In order to make the process as painless as possible, we set up an automatic monthly transfer from the checking account where our paychecks are deposited into our emergency fund savings account. If you’re able to set up a transfer directly from your paycheck, even better! I think you’ll be surprised to find that you don’t much miss it if it’s not there to spend. Even if it’s only $50, transfer it from EVERY paycheck, and resolve not to touch it. Just pretend it’s not there!
Over time, increase the amount that you’re saving. It might take years, but eventually you’ll have a very comfy cushion to fall back on, should you ever need it. And really, it’s okay if it takes years!
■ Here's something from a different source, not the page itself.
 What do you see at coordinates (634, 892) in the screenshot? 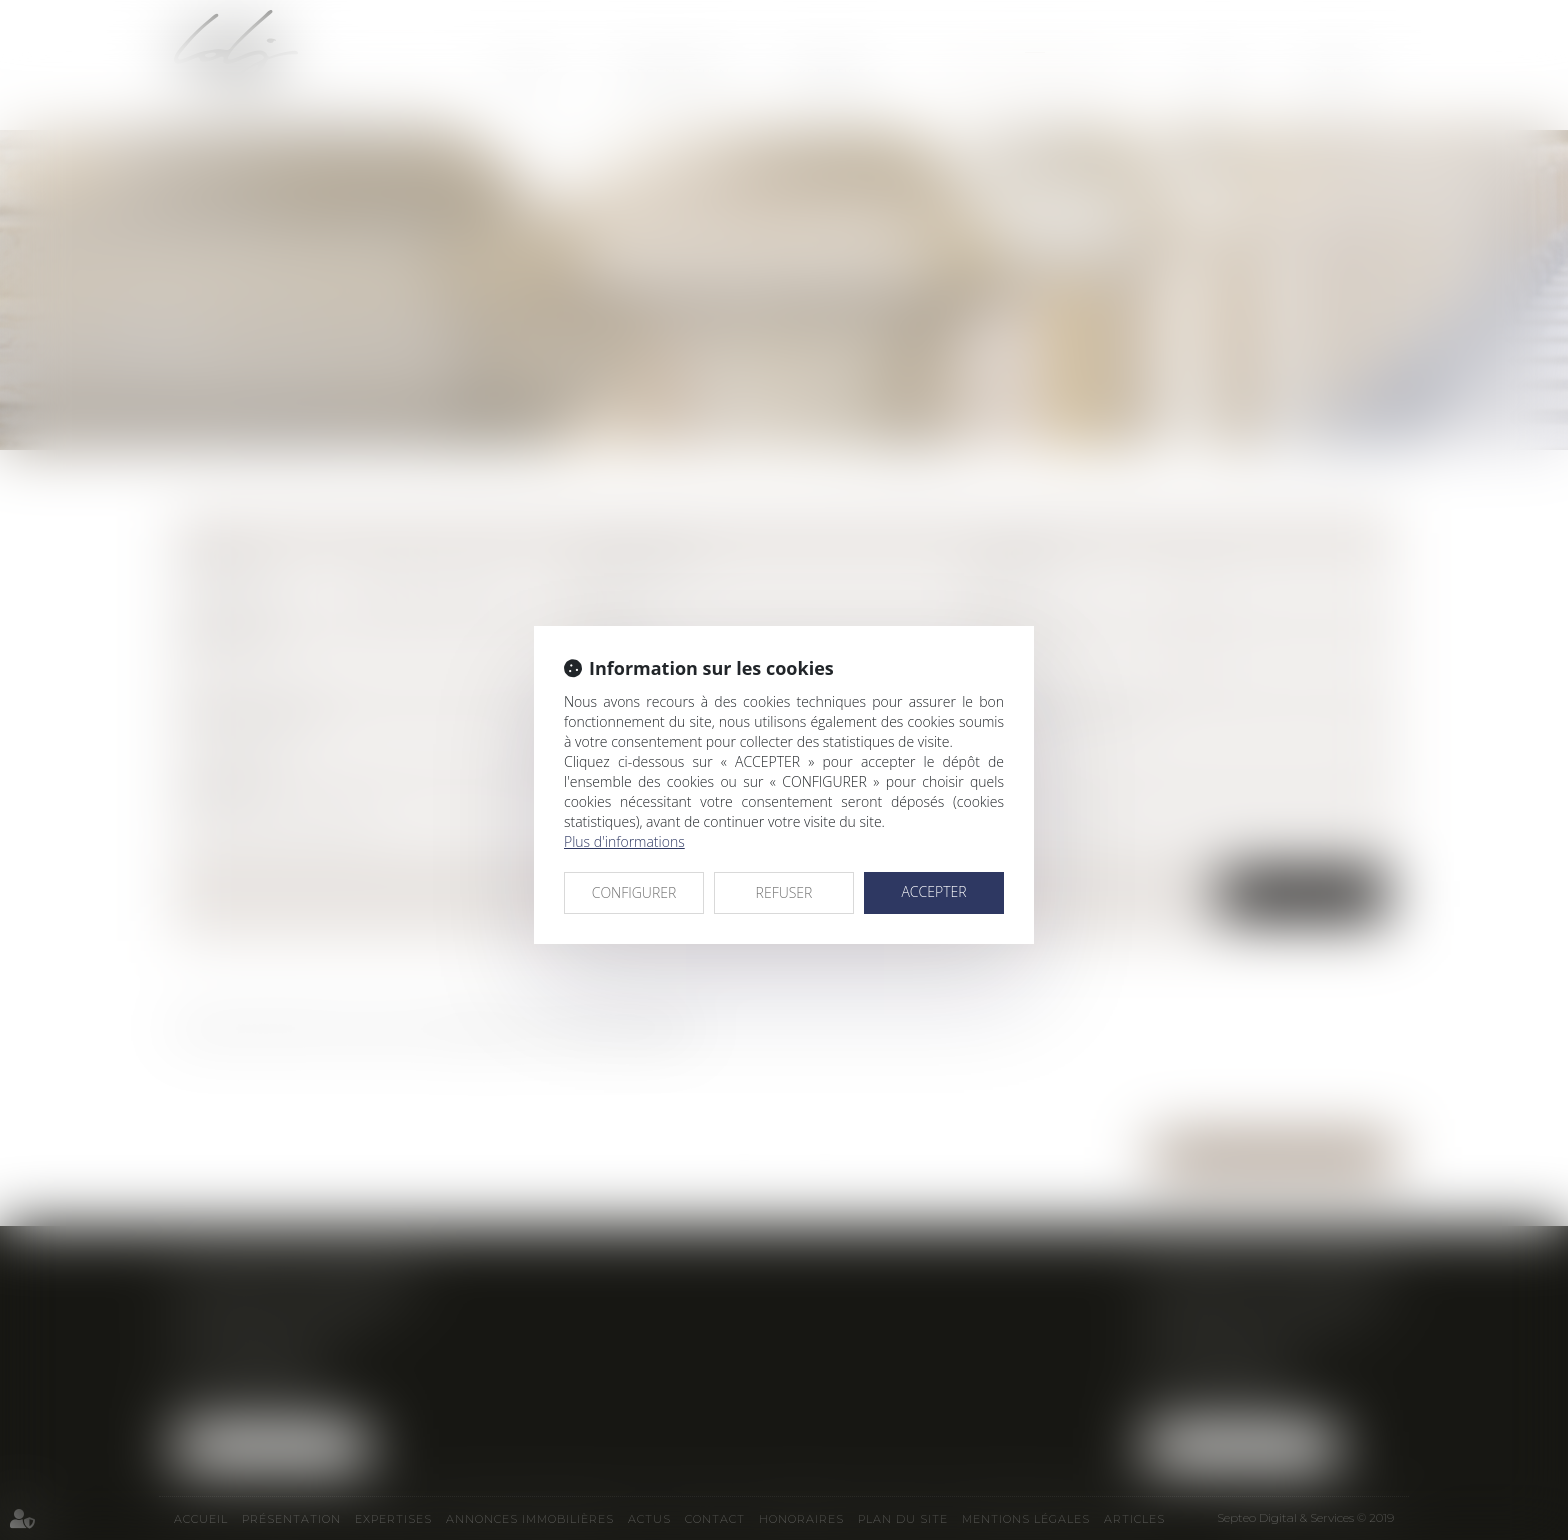
I see `CONFIGURER` at bounding box center [634, 892].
Just the mere existence of a cushion allows you to focus on other things (and keep building a bigger cushion), because you’re not constantly being sent back to square one/back into debt the minute something unexpected happens.
Saving for an emergency fund is NOT fun — or at least, it wasn’t for me, and I am someone who really loves saving :) A good emergency fund is B-O-R-I-N-G. It has to be an account with easy access and basically zero risk, which typically means a standard savings account. With our current low interest rates (0.75% on mine right now), your returns are going to be tiny even on a large chunk of money.
Worse, there’s no anticipation of saving up for something fun, like a vacation or a wedding. At the end, you won’t have anything to show for your work, like a house, since most of us don’t go around flashing our bank statements. The motivator here is lifelong financial security, which, while AMAZING when you step back and think about, is not as gratifying in the short term.
BUT, the AWESOME thing about an emergency fund, is that once you fund it, you can check it off and move on, unlike, say, retirement savings. Even if you are forced to dip into your fund, it’s unlikely you’d need to wipe it out in one go. And if, at the end of your life, you still have a fully funded emergency fund? Well, you’ll just have more to give away — not such a bad problem to have :)
Here are my three best reasons why YOU (yes, you!) should get started with an emergency fund today:
1) It takes no time. You just need a savings account and an automatic transfer, and you can set it and forget it. There’s no need to monitor the account closely.
2) It takes no experience. Again, the investment tool is very simple and stable, so there’s almost no way to do it “wrong” — unless you don’t do it at all.
3) It takes not very much money. Unlike, say, paying off debt, it’s okay if you go slower on this one. I would suggest making an initial contribution of $250 or $500, or $1000 if you can swing it, but from there, start with whatever monthly contribution is comfortable for your budget and try to increase the amount every year.
YOU can do this friends! And you will feel so good when you do, I promise!!
So tell me: Have I convinced you? Do you already have a separate emergency fund, fully funded or not? If fully funded, how long did it take you to get there? If not, are you going to start one today? :) Any questions I didn’t answer?
As a reminder, my advice is meant for someone in a generally stable financial position. If you are facing serious financial problems or significant debt, I would suggest seeking professional help, as there are likely other steps you should prioritize.